MapReduce内部shuffle过程详解（Combiner的使用）

Maptask调用一个组件FileInputFormat
FileInputFormat有一个最高层的接口 --> InputFormat
我们不需要去写自己的实现类，使用的就是内部默认的组件：TextInputFormat

maptask先调用TextInputFormat, 但是实质读数据是TextInputFormat调用RecordReader。 RecordReader 是一个接口，这个接口的实现类调用read方法去读取数据。

InputFormat和RecordReader:

org.apache.hadoop.mapreduce包里的InputFormat抽象类提供了如下列代码所示的两个方法:

public abstract class InputFormat<K, V> {public abstract List<InputSplit> getSplits(JobContext context);RecordReader<K, V> createRecordReader(InputSplit split, TaskAttemptContext context);
}

这两个方法展示了InputFormat类的两个功能：

将输入文件切分为map处理所需的split
创建RecordReader类，它将从一个split生成键值对序列

RecordReader类同样也是org.apache.hadoop.mapreduce包里的抽象类

public abstract class RecordReader<KEYIN, VALUEIN> implements Closeable {/** 初始化RecordReader，只能被调用一次。*/public abstract void initialize(InputSplit split,TaskAttemptContext context) throws IOException, InterruptedException;/*** 获取下一个数据的键值对*/public abstract boolean nextKeyValue() throws IOException, InterruptedException;/*** 获取当前数据的 key*/public abstractKEYIN getCurrentKey() throws IOException, InterruptedException;/*** 获取当前数据的value*/public abstract VALUEIN getCurrentValue() throws IOException, InterruptedException;/***  进度*/public abstract float getProgress() throws IOException, InterruptedException;/*** 关闭RecordReader*/public abstract void close() throws IOException;
}

组合使用InputFormat和RecordReader可以将任何类型的输入数据转换为MapReduce所需的键值对。

下面有一篇文章可以参考：
https://www.cnblogs.com/xuepei/p/3664698.html

InputFormat：
通过使用InputFormat，MapReduce框架可以做到：

1、验证作业的输入的正确性
2、将输入文件切分成逻辑的InputSplits，一个InputSplit将被分配给一个单独的Mapper task
3、提供RecordReader的实现，这个RecordReader会从InputSplit中正确读出一条一条的Ｋ－Ｖ对供Mapper使用。

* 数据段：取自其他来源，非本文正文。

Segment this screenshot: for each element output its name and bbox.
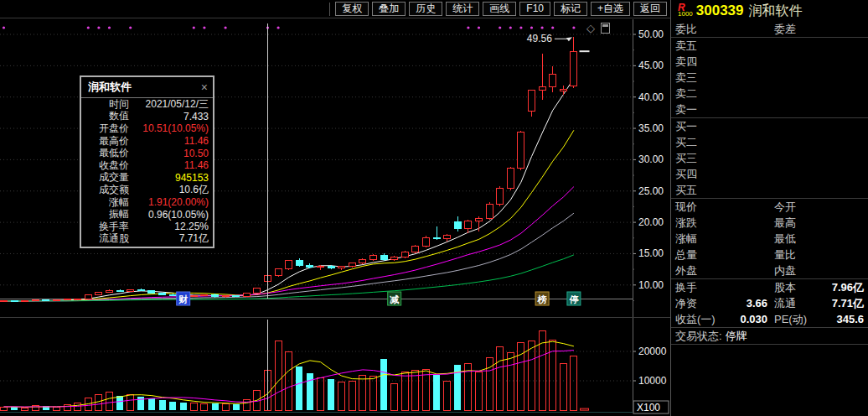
svg-text:30.00: 30.00	[638, 153, 664, 165]
ask-row-5[interactable]: 卖五	[671, 38, 868, 54]
quote-row-pct-low: 涨幅 最低	[671, 231, 868, 247]
bid-row-3[interactable]: 买三	[671, 150, 868, 166]
volume-bar	[296, 367, 302, 411]
mark-button[interactable]: 标记	[554, 2, 587, 16]
popup-row-swing: 振幅0.96(10.05%)	[81, 208, 213, 221]
candle	[116, 290, 123, 291]
volume-bar	[127, 394, 134, 410]
candle	[465, 221, 472, 229]
statistics-button[interactable]: 统计	[446, 2, 479, 16]
volume-bar	[137, 397, 144, 410]
candle	[507, 168, 514, 188]
svg-text:40.00: 40.00	[638, 91, 664, 103]
quote-row-outer-inner: 外盘 内盘	[671, 263, 868, 278]
candle	[349, 263, 355, 267]
volume-bar	[349, 381, 355, 410]
candle	[529, 90, 535, 112]
svg-text:15.00: 15.00	[638, 247, 664, 259]
event-marker-榜[interactable]: 榜	[535, 292, 549, 305]
bid-row-1[interactable]: 买一	[671, 118, 868, 134]
volume-bar	[212, 403, 219, 410]
overlay-button[interactable]: 叠加	[372, 2, 406, 16]
volume-bar	[11, 407, 18, 410]
svg-text:25.00: 25.00	[638, 185, 664, 197]
popup-title-bar[interactable]: 润和软件 ×	[81, 77, 213, 98]
candle	[222, 296, 229, 297]
draw-line-button[interactable]: 画线	[483, 2, 516, 16]
candle	[233, 296, 240, 297]
volume-bar	[433, 375, 440, 410]
quote-row-price-open: 现价 今开	[671, 199, 868, 215]
volume-bar	[486, 357, 493, 410]
suspension-marker	[580, 51, 590, 410]
volume-bar	[370, 377, 377, 410]
volume-bar	[233, 404, 240, 410]
f10-button[interactable]: F10	[519, 2, 550, 16]
volume-bar	[444, 381, 451, 410]
candle	[444, 235, 451, 238]
svg-text:50.00: 50.00	[638, 29, 664, 40]
candle	[127, 290, 134, 292]
candle	[254, 288, 261, 293]
stats-row-eps-pe: 收益(一)0.030 PE(动)345.6	[671, 311, 868, 327]
popup-row-amount: 成交额10.6亿	[81, 184, 213, 196]
svg-text:X100: X100	[637, 402, 660, 413]
weicha-label: 委差	[774, 22, 824, 37]
candle	[497, 188, 504, 204]
candle	[148, 291, 155, 294]
close-icon[interactable]: ×	[201, 81, 208, 94]
candle	[433, 237, 440, 238]
stock-name: 润和软件	[749, 3, 803, 20]
candle	[159, 294, 166, 294]
candle	[275, 268, 282, 275]
adjust-price-button[interactable]: 复权	[335, 2, 369, 16]
bid-row-2[interactable]: 买二	[671, 134, 868, 150]
candle	[380, 255, 387, 259]
candle	[286, 261, 292, 268]
event-marker-财[interactable]: 财	[177, 292, 190, 305]
back-button[interactable]: 返回	[633, 2, 667, 16]
bid-row-4[interactable]: 买四	[671, 166, 868, 182]
history-button[interactable]: 历史	[409, 2, 442, 16]
svg-text:35.00: 35.00	[638, 122, 664, 134]
event-marker-减[interactable]: 减	[388, 292, 401, 305]
toolbar-divider	[329, 3, 330, 16]
svg-text:10.00: 10.00	[638, 279, 664, 291]
svg-text:20000: 20000	[638, 346, 667, 357]
add-watchlist-button[interactable]: +自选	[591, 2, 630, 16]
trade-status-label: 交易状态:	[675, 329, 722, 344]
volume-bar	[54, 408, 60, 411]
volume-bar	[64, 404, 70, 410]
candle	[169, 294, 176, 295]
popup-row-close: 收盘价11.46	[81, 159, 213, 172]
stats-row-turnover-shares: 换手 股本7.96亿	[671, 279, 868, 295]
candle	[96, 292, 102, 295]
event-marker-停[interactable]: 停	[567, 292, 581, 305]
candle	[454, 221, 461, 229]
quote-row-change-high: 涨跌 最高	[671, 215, 868, 231]
candle	[296, 261, 302, 266]
volume-bar	[190, 403, 197, 410]
toolbar: 复权 叠加 历史 统计 画线 F10 标记 +自选 返回	[0, 0, 670, 18]
popup-row-volume: 成交量945153	[81, 172, 213, 185]
volume-bar	[507, 353, 514, 410]
bid-row-5[interactable]: 买五	[671, 182, 868, 198]
volume-bar	[32, 405, 39, 410]
diamond-icon[interactable]: ◇	[586, 23, 595, 34]
ask-row-1[interactable]: 卖一	[671, 101, 868, 117]
svg-text:45.00: 45.00	[638, 60, 664, 71]
svg-text:10000: 10000	[638, 375, 667, 387]
volume-bar	[1, 408, 8, 410]
ask-row-4[interactable]: 卖四	[671, 54, 868, 70]
volume-bar	[550, 340, 556, 410]
ask-row-2[interactable]: 卖二	[671, 86, 868, 101]
candle	[539, 87, 545, 90]
popup-row-turnover: 换手率12.25%	[81, 221, 213, 233]
ask-row-3[interactable]: 卖三	[671, 70, 868, 86]
volume-bar	[380, 359, 387, 410]
window-icon[interactable]	[601, 23, 610, 34]
candle	[43, 300, 49, 301]
popup-row-value: 数值7.433	[81, 111, 213, 123]
candle	[401, 252, 408, 257]
svg-text:财: 财	[178, 294, 188, 304]
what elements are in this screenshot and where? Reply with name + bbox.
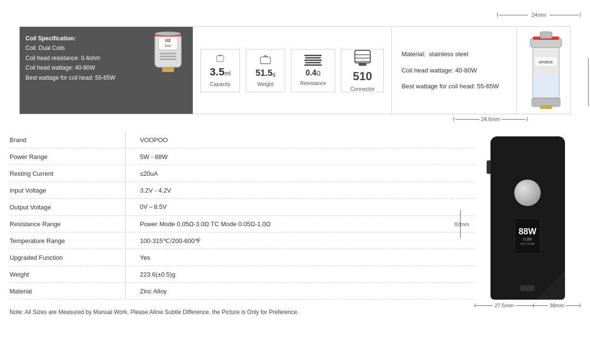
device-mockup: 88W 0.88 mV 8.88 (490, 136, 565, 300)
material-label: Material: (402, 50, 426, 58)
svg-rect-30 (540, 105, 552, 109)
svg-rect-7 (160, 59, 176, 60)
capacity-value: 3.5ml (210, 66, 230, 78)
resistance-value: 0.4Ω (306, 69, 321, 77)
device-area: 82mm 88W 0.88 mV 8.88 27.5mm (475, 132, 580, 317)
connector-label: Connector (350, 86, 375, 92)
spec-sep-6 (125, 232, 126, 249)
spec-val-7: Yes (135, 250, 475, 265)
table-row: Material Zinc Alloy (10, 283, 475, 300)
bdim-l3 (534, 305, 548, 306)
device-bottom-button[interactable] (520, 285, 535, 291)
spec-key-6: Temperature Range (10, 233, 115, 248)
material-value: stainless steel (429, 50, 468, 58)
spec-key-4: Output Voltage (10, 200, 115, 215)
capacity-label: Capacity (210, 81, 231, 87)
spec-sep-0 (125, 132, 126, 148)
table-row: Power Range 5W - 88W (10, 148, 475, 165)
spec-key-0: Brand (10, 133, 115, 147)
spec-key-1: Power Range (10, 149, 115, 164)
wattage-line: Coil head wattage: 40-80W (402, 65, 507, 76)
dim-left-line (455, 119, 479, 120)
coil-line2: Coil head resistance: 0.4ohm (25, 53, 144, 63)
bdim-t3 (580, 303, 580, 307)
device-watt-display: 88W (518, 227, 536, 237)
svg-point-16 (265, 55, 266, 56)
top-banner-wrapper: 24mm Coil Specification: Coil: Dual Coil… (10, 26, 580, 122)
capacity-unit: ml (225, 70, 231, 77)
spec-val-6: 100-315℃/200-600℉ (135, 233, 475, 248)
material-line: Material: stainless steel (402, 49, 507, 60)
svg-rect-21 (359, 63, 366, 66)
weight-label: Weight (257, 81, 274, 87)
dim-24mm-label: 24mm (497, 12, 580, 18)
device-screen-line2: 0.88 (523, 237, 532, 242)
svg-rect-28 (533, 74, 559, 97)
material-spec-box: Material: stainless steel Coil head watt… (392, 27, 517, 114)
weight-value: 51.5g (255, 68, 275, 78)
table-row: Weight 223.6(±0.5)g (10, 266, 475, 283)
spec-val-5: Power Mode 0.05Ω-3.0Ω TC Mode 0.05Ω-1.0Ω (135, 217, 475, 231)
coil-spec-text: Coil Specification: Coil: Dual Coils Coi… (25, 34, 144, 83)
table-row: Input Voltage 3.2V - 4.2V (10, 182, 475, 199)
right-dim-annotations: 54.05mm (588, 27, 590, 136)
device-fire-button[interactable] (515, 180, 541, 206)
svg-point-10 (155, 32, 181, 36)
spec-val-8: 223.6(±0.5)g (135, 267, 475, 282)
spec-key-8: Weight (10, 267, 115, 282)
svg-rect-5 (160, 53, 176, 54)
table-row: Upgraded Function Yes (10, 249, 475, 266)
note-text: Note: All Sizes are Measured by Manual W… (10, 307, 475, 317)
coil-title-text: Coil Specification: (25, 35, 76, 42)
svg-rect-6 (160, 56, 176, 57)
spec-val-2: ≤20uA (135, 166, 475, 181)
table-row: Output Voltage 0V～8.5V (10, 199, 475, 216)
spec-key-5: Resistance Range (10, 217, 115, 231)
bottom-dims: 27.5mm 38mm (475, 303, 580, 308)
spec-val-3: 3.2V - 4.2V (135, 183, 475, 198)
dim-right-tick (527, 117, 527, 121)
svg-rect-14 (261, 57, 271, 63)
best-wattage-line: Best wattage for coil head: 55-65W (402, 81, 507, 92)
capacity-num: 3.5 (210, 66, 225, 78)
coil-line4: Best wattage for coil head: 55-65W (25, 73, 144, 83)
table-row: Resting Current ≤20uA (10, 165, 475, 182)
spec-sep-2 (125, 165, 126, 182)
tank-image-box: UFORCE (517, 27, 575, 114)
table-row: Temperature Range 100-315℃/200-600℉ (10, 232, 475, 249)
spec-sep-1 (125, 148, 126, 165)
weight-num: 51.5 (255, 68, 272, 78)
svg-rect-17 (355, 50, 370, 63)
dim-5405: 54.05mm (588, 58, 590, 106)
resistance-unit: Ω (316, 70, 321, 77)
device-left-button[interactable] (487, 160, 490, 174)
capacity-icon-box: 3.5ml Capacity (201, 49, 240, 92)
dim-24mm-text: 24mm (529, 12, 548, 18)
icons-row: 3.5ml Capacity 51.5g Weight (193, 27, 392, 114)
spec-key-2: Resting Current (10, 166, 115, 181)
dim-left-tick (453, 117, 454, 121)
table-row: Resistance Range Power Mode 0.05Ω-3.0Ω T… (10, 216, 475, 232)
resistance-num: 0.4 (306, 69, 316, 77)
spec-val-1: 5W - 88W (135, 149, 475, 164)
connector-icon-box: 510 Connector (341, 49, 384, 92)
spec-val-9: Zinc Alloy (135, 284, 475, 299)
svg-rect-25 (540, 32, 552, 38)
connector-value: 510 (353, 70, 372, 83)
spec-sep-8 (125, 266, 126, 282)
spec-key-7: Upgraded Function (10, 250, 115, 265)
spec-val-4: 0V～8.5V (135, 199, 475, 215)
spec-rows: Brand VOOPOO Power Range 5W - 88W Restin… (10, 132, 475, 300)
coil-spec-title: Coil Specification: (25, 34, 144, 43)
weight-unit: g (272, 71, 275, 77)
svg-rect-8 (162, 67, 174, 72)
dim-275-text: 27.5mm (493, 303, 516, 308)
dim-246mm-text: 24.6mm (481, 116, 500, 122)
dim-38-text: 38mm (548, 303, 566, 308)
spec-sep-7 (125, 249, 126, 266)
device-screen-line3: mV 8.88 (520, 242, 535, 246)
spec-sep-3 (125, 182, 126, 198)
bdim-l1 (475, 305, 493, 306)
device-corner-cut (536, 271, 565, 300)
coil-line3: Coil head wattage: 40-80W (25, 63, 144, 73)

maptask会将返回的 key - value 交给自定义的Mapper。如果没有自定义的Mapper就是使用默认的Mapper。这个默认的Mapper的map处理方法，就是进来什么就输出什么。

map方法的参数有 key - value ，所以maptask会将InputFormat返回的key - value交给Mapper的map方法去使用。

内部还有一个组件 OutputCollector:
OutputCollector 由hadoop框架提供，复制收集Mapper和Reducer的输出数据，实现map或者reduce函数时，只需要简单地将其输出的<key，value>对往OutputCollector中一丢即可，剩余的框架会帮你做好。

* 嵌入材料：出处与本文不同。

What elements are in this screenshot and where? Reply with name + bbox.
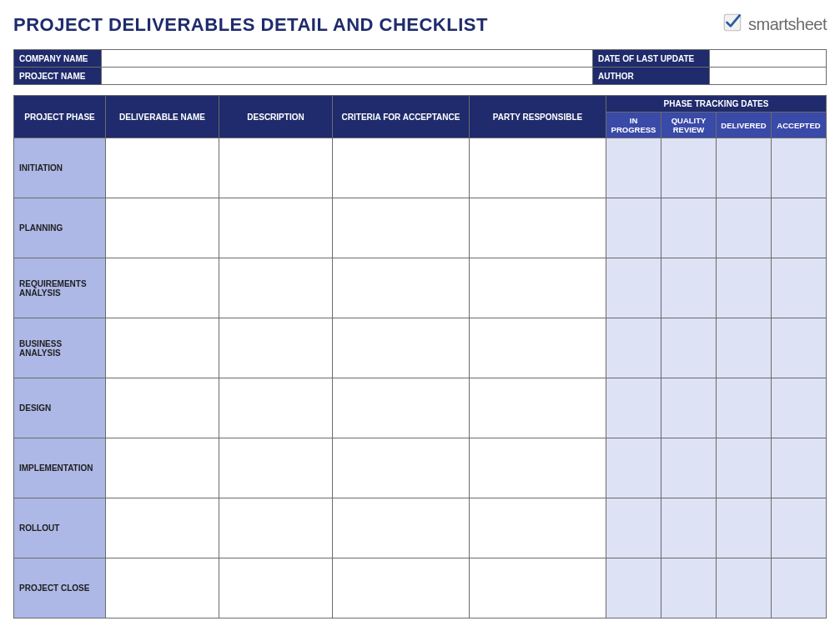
hdr-party: PARTY RESPONSIBLE — [470, 96, 606, 138]
cell-in-progress[interactable] — [606, 498, 661, 558]
author-value[interactable] — [710, 68, 827, 85]
phase-label: PROJECT CLOSE — [14, 558, 106, 618]
cell-quality[interactable] — [661, 498, 717, 558]
phase-label: IMPLEMENTATION — [14, 438, 106, 498]
cell-quality[interactable] — [661, 198, 717, 258]
brand-text: smartsheet — [748, 15, 827, 34]
cell-criteria[interactable] — [333, 198, 470, 258]
cell-delivered[interactable] — [717, 138, 772, 198]
phase-label: BUSINESS ANALYSIS — [14, 318, 106, 378]
table-row: ROLLOUT — [14, 498, 827, 558]
cell-accepted[interactable] — [772, 498, 827, 558]
cell-party[interactable] — [470, 558, 606, 618]
cell-deliverable[interactable] — [106, 378, 219, 438]
phase-label: REQUIREMENTS ANALYSIS — [14, 258, 106, 318]
cell-deliverable[interactable] — [106, 438, 219, 498]
cell-description[interactable] — [219, 498, 333, 558]
cell-party[interactable] — [470, 138, 606, 198]
company-value[interactable] — [102, 50, 593, 68]
cell-accepted[interactable] — [772, 258, 827, 318]
project-label: PROJECT NAME — [14, 68, 102, 85]
cell-description[interactable] — [219, 378, 333, 438]
cell-delivered[interactable] — [717, 198, 772, 258]
cell-criteria[interactable] — [333, 258, 470, 318]
cell-deliverable[interactable] — [106, 318, 219, 378]
cell-criteria[interactable] — [333, 498, 470, 558]
cell-party[interactable] — [470, 438, 606, 498]
cell-delivered[interactable] — [717, 498, 772, 558]
project-value[interactable] — [102, 68, 593, 85]
hdr-accepted: ACCEPTED — [772, 113, 827, 138]
checkmark-icon — [722, 12, 743, 38]
cell-in-progress[interactable] — [606, 438, 661, 498]
hdr-phase: PROJECT PHASE — [14, 96, 106, 138]
cell-party[interactable] — [470, 498, 606, 558]
phase-label: ROLLOUT — [14, 498, 106, 558]
cell-in-progress[interactable] — [606, 198, 661, 258]
author-label: AUTHOR — [593, 68, 710, 85]
cell-accepted[interactable] — [772, 378, 827, 438]
meta-table: COMPANY NAME DATE OF LAST UPDATE PROJECT… — [13, 49, 827, 85]
cell-deliverable[interactable] — [106, 498, 219, 558]
brand-logo: smartsheet — [722, 12, 827, 38]
table-body: INITIATION PLANNING REQUIREMENTS ANALYSI… — [14, 138, 827, 618]
phase-label: PLANNING — [14, 198, 106, 258]
cell-deliverable[interactable] — [106, 198, 219, 258]
cell-deliverable[interactable] — [106, 558, 219, 618]
cell-criteria[interactable] — [333, 318, 470, 378]
cell-criteria[interactable] — [333, 438, 470, 498]
cell-in-progress[interactable] — [606, 378, 661, 438]
cell-delivered[interactable] — [717, 318, 772, 378]
cell-description[interactable] — [219, 318, 333, 378]
cell-accepted[interactable] — [772, 438, 827, 498]
cell-description[interactable] — [219, 558, 333, 618]
cell-criteria[interactable] — [333, 138, 470, 198]
cell-in-progress[interactable] — [606, 318, 661, 378]
cell-party[interactable] — [470, 318, 606, 378]
cell-accepted[interactable] — [772, 558, 827, 618]
cell-delivered[interactable] — [717, 558, 772, 618]
cell-quality[interactable] — [661, 378, 717, 438]
cell-criteria[interactable] — [333, 558, 470, 618]
cell-criteria[interactable] — [333, 378, 470, 438]
hdr-criteria: CRITERIA FOR ACCEPTANCE — [333, 96, 470, 138]
hdr-delivered: DELIVERED — [717, 113, 772, 138]
cell-description[interactable] — [219, 198, 333, 258]
cell-deliverable[interactable] — [106, 258, 219, 318]
cell-delivered[interactable] — [717, 258, 772, 318]
cell-quality[interactable] — [661, 258, 717, 318]
cell-quality[interactable] — [661, 318, 717, 378]
cell-description[interactable] — [219, 438, 333, 498]
cell-description[interactable] — [219, 138, 333, 198]
table-row: BUSINESS ANALYSIS — [14, 318, 827, 378]
hdr-tracking-group: PHASE TRACKING DATES — [606, 96, 827, 113]
date-label: DATE OF LAST UPDATE — [593, 50, 710, 68]
cell-delivered[interactable] — [717, 438, 772, 498]
cell-in-progress[interactable] — [606, 558, 661, 618]
table-row: DESIGN — [14, 378, 827, 438]
hdr-in-progress: IN PROGRESS — [606, 113, 661, 138]
table-row: PLANNING — [14, 198, 827, 258]
cell-in-progress[interactable] — [606, 258, 661, 318]
cell-deliverable[interactable] — [106, 138, 219, 198]
cell-quality[interactable] — [661, 438, 717, 498]
phase-label: INITIATION — [14, 138, 106, 198]
cell-in-progress[interactable] — [606, 138, 661, 198]
hdr-deliverable: DELIVERABLE NAME — [106, 96, 219, 138]
date-value[interactable] — [710, 50, 827, 68]
deliverables-table: PROJECT PHASE DELIVERABLE NAME DESCRIPTI… — [13, 95, 827, 618]
hdr-description: DESCRIPTION — [219, 96, 333, 138]
cell-party[interactable] — [470, 258, 606, 318]
cell-delivered[interactable] — [717, 378, 772, 438]
table-row: IMPLEMENTATION — [14, 438, 827, 498]
cell-quality[interactable] — [661, 138, 717, 198]
table-row: INITIATION — [14, 138, 827, 198]
cell-party[interactable] — [470, 378, 606, 438]
cell-description[interactable] — [219, 258, 333, 318]
page-title: PROJECT DELIVERABLES DETAIL AND CHECKLIS… — [13, 14, 488, 36]
cell-accepted[interactable] — [772, 198, 827, 258]
cell-quality[interactable] — [661, 558, 717, 618]
cell-party[interactable] — [470, 198, 606, 258]
cell-accepted[interactable] — [772, 318, 827, 378]
cell-accepted[interactable] — [772, 138, 827, 198]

这个收集器会将数据输出到一个环形缓冲区，其实就是一个数组，（一边写数据，一边会对数据进行回收，通过索引来控制，相当于一个环一样）

环形缓冲区其实就是一个数组，后端不断接收数据的同时，前端数据不断溢出，长度用完之后读取的新数据再从前端开始覆盖。这个缓冲区的默认大小是100M – 这个环形缓冲区是内存里面的，速度很快，但是容量有限。-- 这个100M是不会全部被使用的，因为还需要内存进行排序等操作。这里面有一个保留区
操作80%就会溢出

spiller组件会从环形缓冲区溢出文件，这过程会按照定义的partitioner分区（默认是hashpartition）,并且按照key.compareTo()进行排序（底层主要是快排和外部排序）
spiller会在环形缓冲区溢出的时候，对数据进行分区和排序， – （spiller会会环形缓冲区这段内存进行操作）
分区是根据key，这个分区需要调用一个组件 Partitioner - 默认的实现是 HashPartitioner.
排序的时候需要调用被排序对象的compareTo（）方法。

这个过程就是将数据分好区，每个区都是排好序的。
分区排序之后，就可以将文件往外写。一个区一个区往外写。内存中的数据写到文件中。这个文件就在maptask的工作目录里面。就在本地。
每一次溢出就会产生一个文件。

如果内存里面还剩下最后的一点点数据，那也需要溢出。

这些溢出的文件不会一个一个地交给reduce去处理，还会先进行一次合并。合并完之后会形成一个大文件。这个merge使用的是归并排序。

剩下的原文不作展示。